By the way, language "recognition" by a computer is likly the easy part of the problem for AI researchers to crack. It is still not going to yield any real AI, just better cars and toasters.
Living in Chile
When you have lots of data, you don't have to build any "expert" knowledge into a learner.
This isn't really quite so clear cut. Feature engineering, model structure, model training techniques, and so on all bias statistical learners towards different parts of the hypothesis space. Hidden markov models (the standard in speech recognition) clearly constitute a data-driven approach, but usually they predict diphones (which appreciates the transitions between speech sounds) rather than phones themselves. That is, "cat" is recognized not by predicting a [k] followed by an [ae] followed by a [t], but (among other things) by a [k-ae] transition followed by a [ae-t] transition. This is a very direct way of encoding expert linguistic knowledge that speech sounds are pronounced differently in the context of other sounds. Think about where your tongue touches the top of your mouth in "keen" compared to "can."

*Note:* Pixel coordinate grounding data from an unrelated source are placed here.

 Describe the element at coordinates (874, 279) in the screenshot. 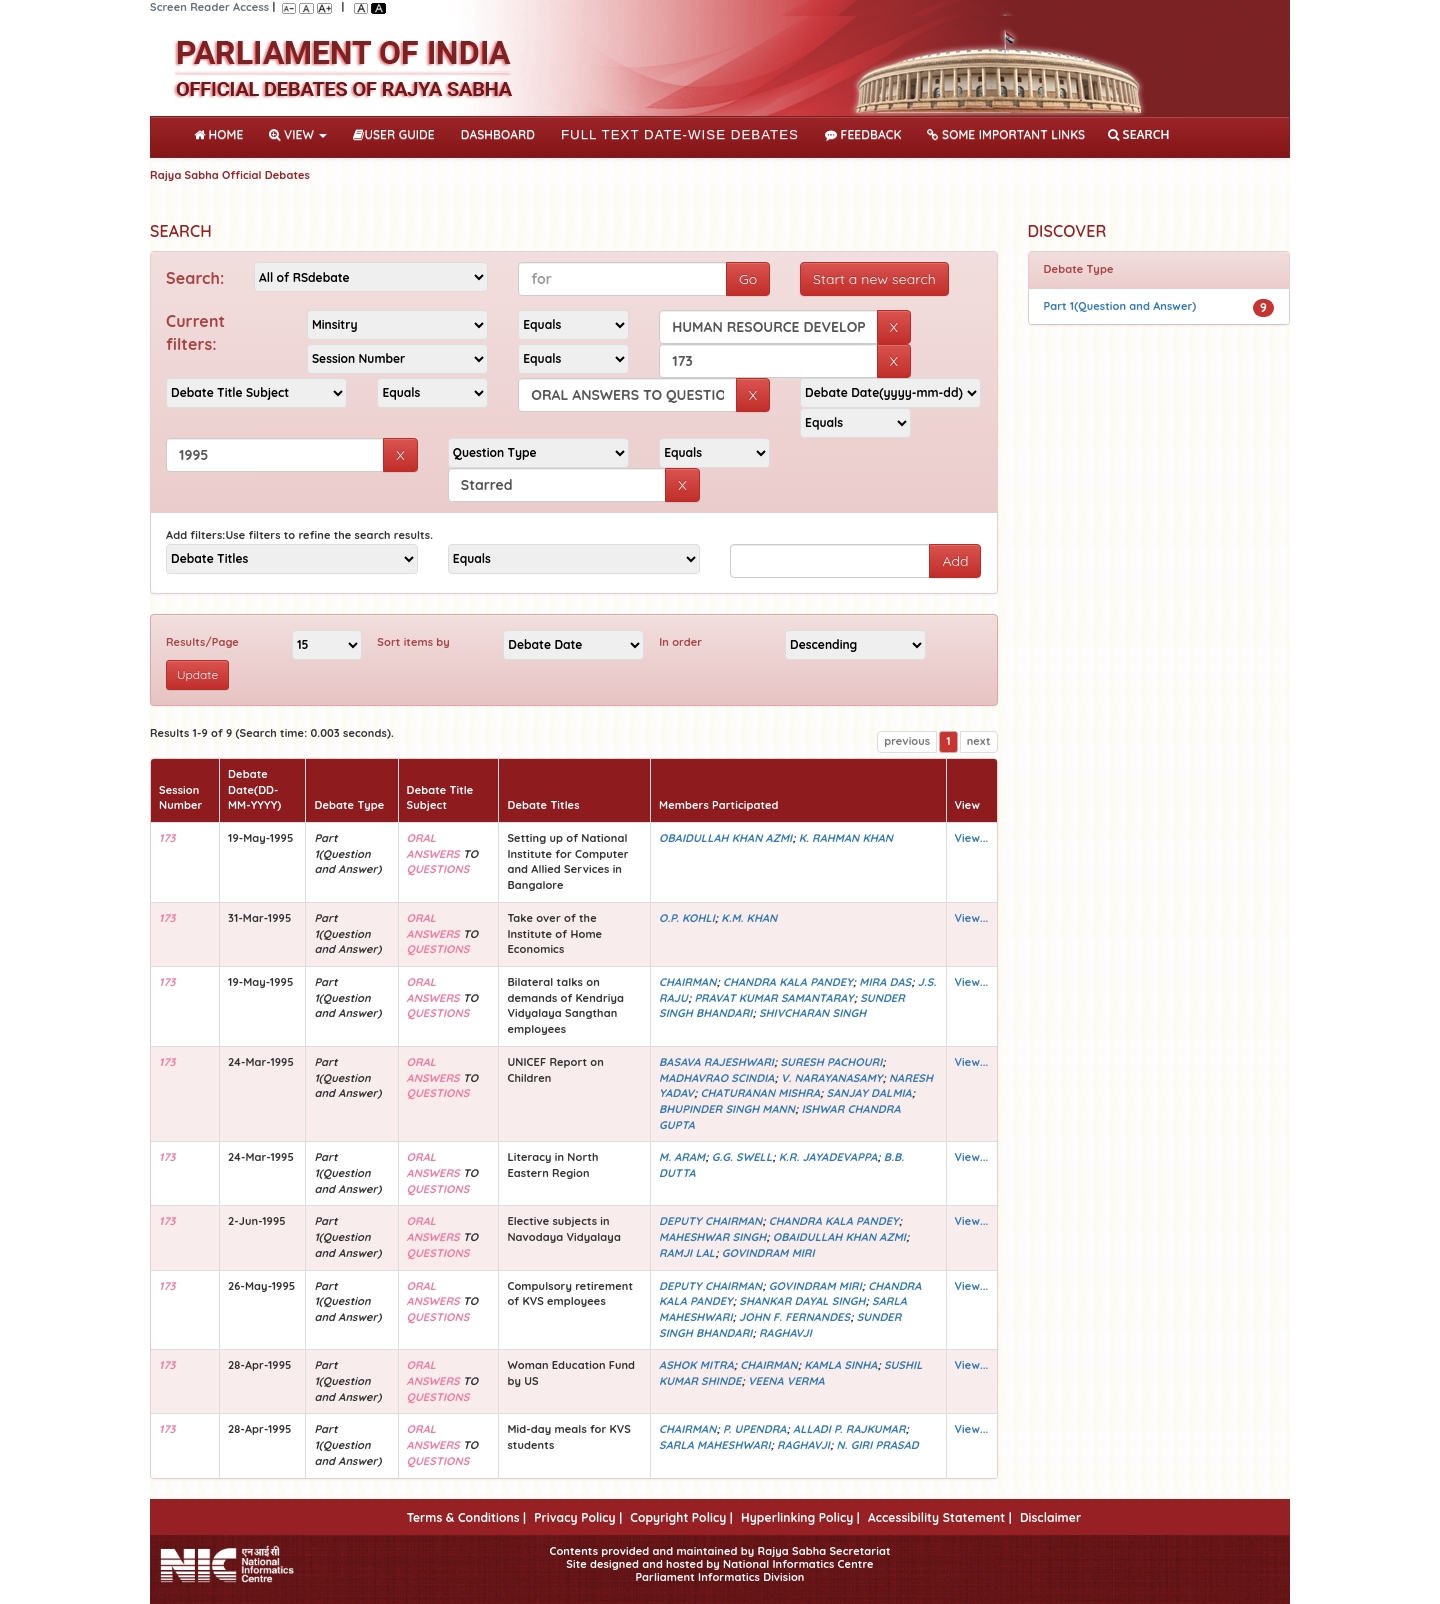 I see `Start a new search` at that location.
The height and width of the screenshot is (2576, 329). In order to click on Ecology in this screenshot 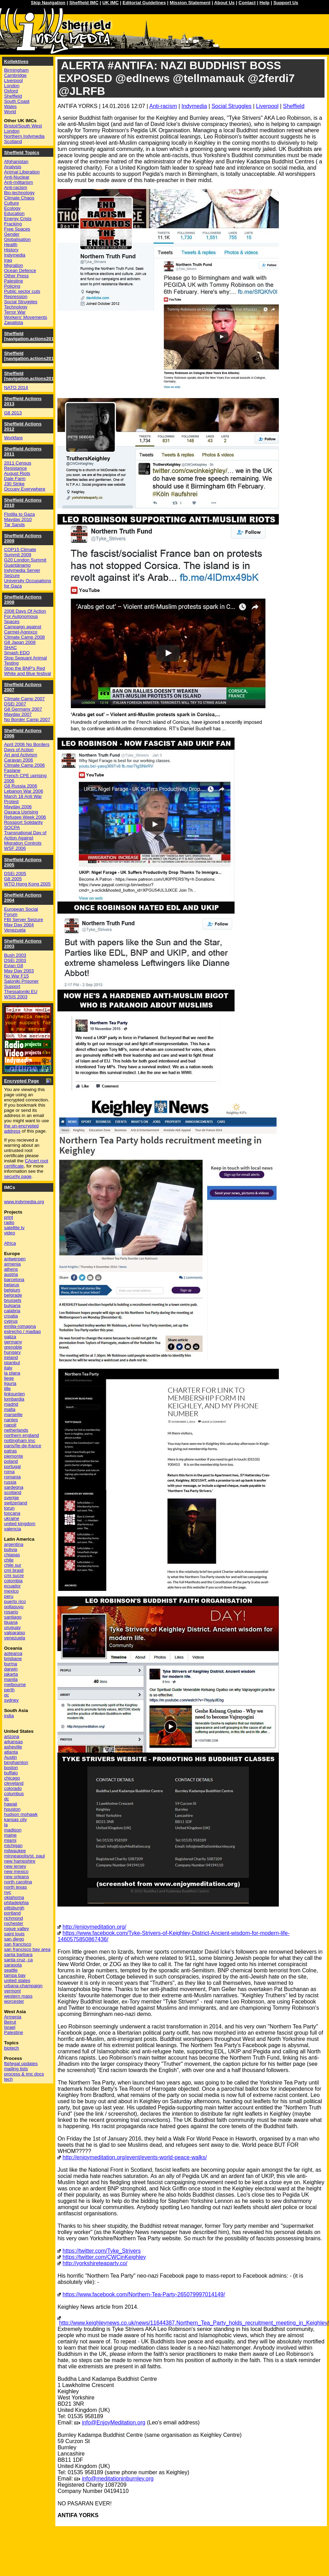 , I will do `click(12, 208)`.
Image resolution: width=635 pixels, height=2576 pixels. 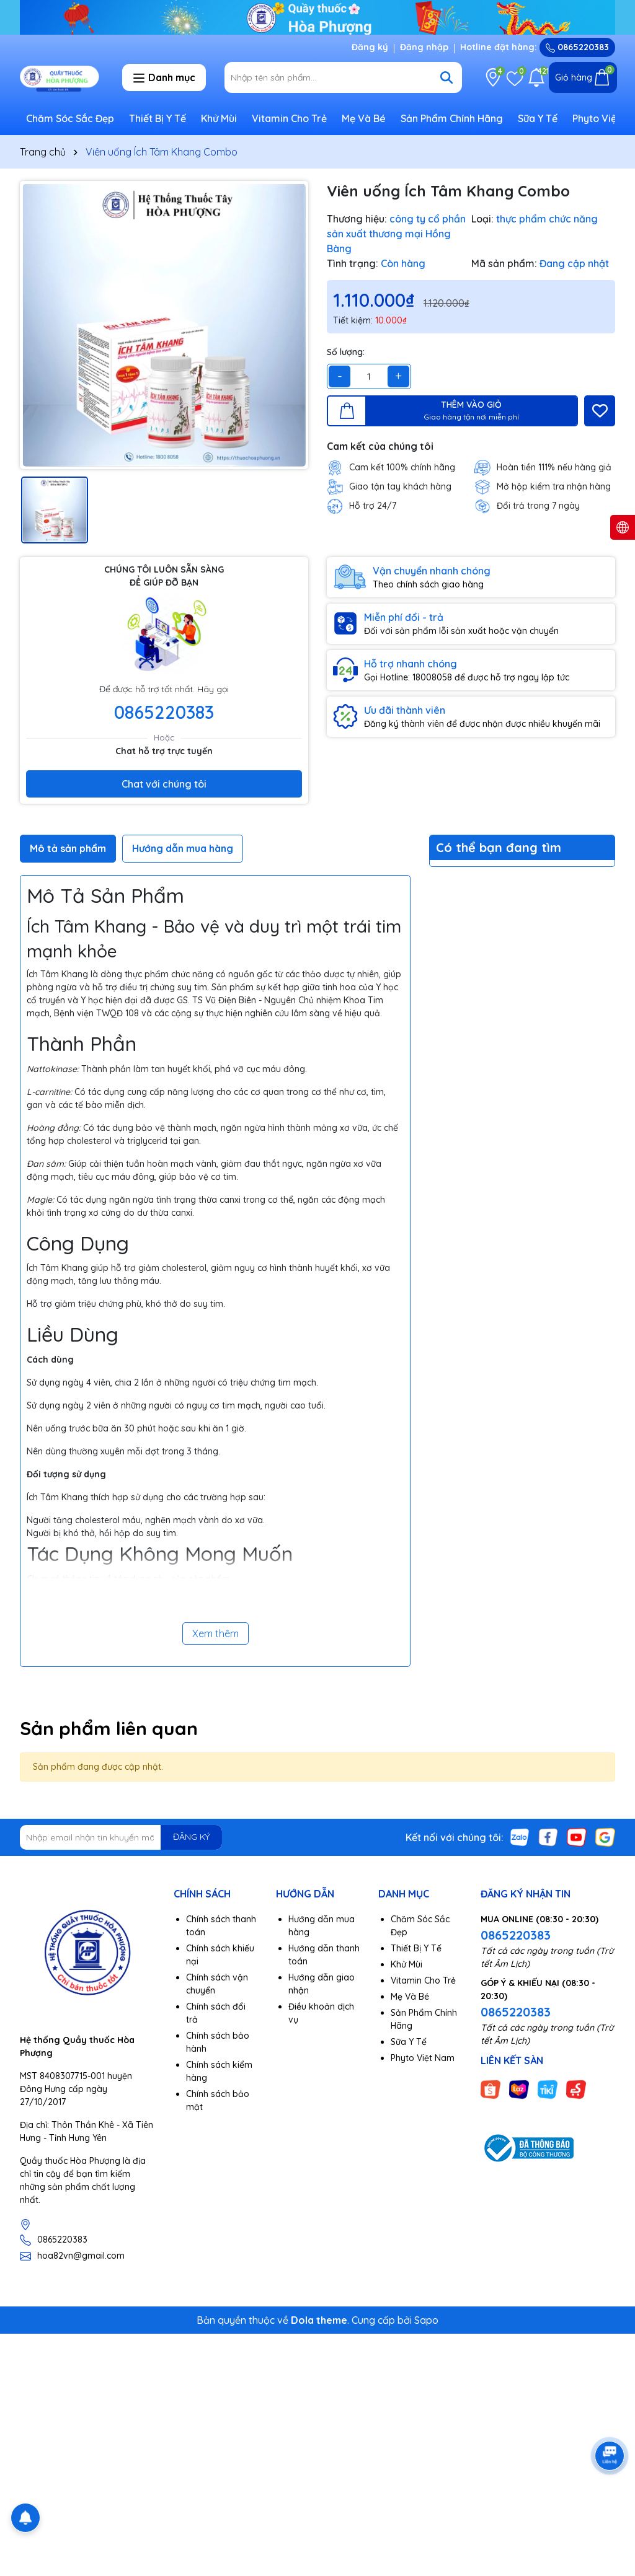 I want to click on Sữa Y Tế, so click(x=537, y=118).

You give computers way too much credit.
More likely it would think you said "Dear aunt, let's set so double the killer delete select all".
My experience with telephone Voice Rejection Systems is that they get what you say wrong more often than not, especially if you have a deep voice.
No, I won't to use a common dataset to train all software automatically, like VoxForge. What I was saying is that people don't need training to talk to each person they meet. A generic background training works fine, and so it should for computers.
Dilbert RSS feed
When I started on my Ph.D., I started out majoring in AI. One of several reasons I changed to computer architecture (CPU design, etc.) is because I just couldn't stand the broken ways that people were doing stuff.
I don't get it. You left a Ph.D. program because the field was immature? Isn't the whole point of a Ph.D. program to produce something new and share it? Yeah, I get that funding might be harder than a safer field like computer engineering, but it seems like you abandoned a huge opportunity. You make it sound like you had a whole slew of new, potentially great ideas, and you just dropped them because it would be "too hard".